Among the lines below, a stretch begins at the one with "iccia (La ricetta originale!)" and ends at the one with "con i vostri amici.". Repeat that stretch exactly, ends included.

(Extracted page text data)
======

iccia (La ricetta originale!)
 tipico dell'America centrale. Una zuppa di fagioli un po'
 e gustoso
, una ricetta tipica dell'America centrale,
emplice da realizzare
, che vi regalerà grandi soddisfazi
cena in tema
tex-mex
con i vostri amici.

======

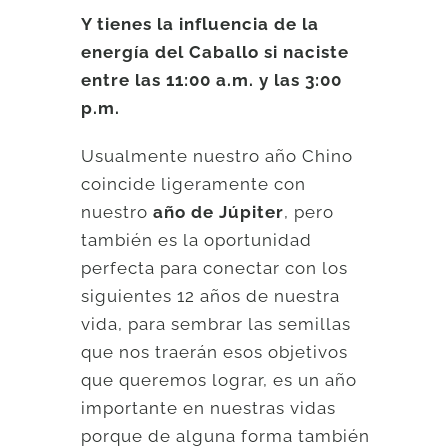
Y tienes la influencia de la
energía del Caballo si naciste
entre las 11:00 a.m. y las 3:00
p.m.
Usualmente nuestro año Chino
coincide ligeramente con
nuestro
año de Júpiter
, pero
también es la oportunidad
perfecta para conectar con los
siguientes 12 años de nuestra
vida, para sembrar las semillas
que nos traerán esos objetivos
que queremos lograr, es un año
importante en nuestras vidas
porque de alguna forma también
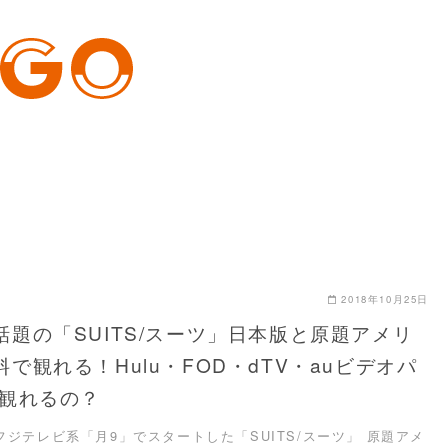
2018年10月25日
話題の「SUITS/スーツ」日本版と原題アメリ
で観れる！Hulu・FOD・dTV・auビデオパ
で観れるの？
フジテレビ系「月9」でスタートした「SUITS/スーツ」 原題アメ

======

Exercise answer |
iccia (La ricetta originale!)
 tipico dell'America centrale. Una zuppa di fagioli un po'
 e gustoso
, una ricetta tipica dell'America centrale,
emplice da realizzare
, che vi regalerà grandi soddisfazi
cena in tema
tex-mex
con i vostri amici.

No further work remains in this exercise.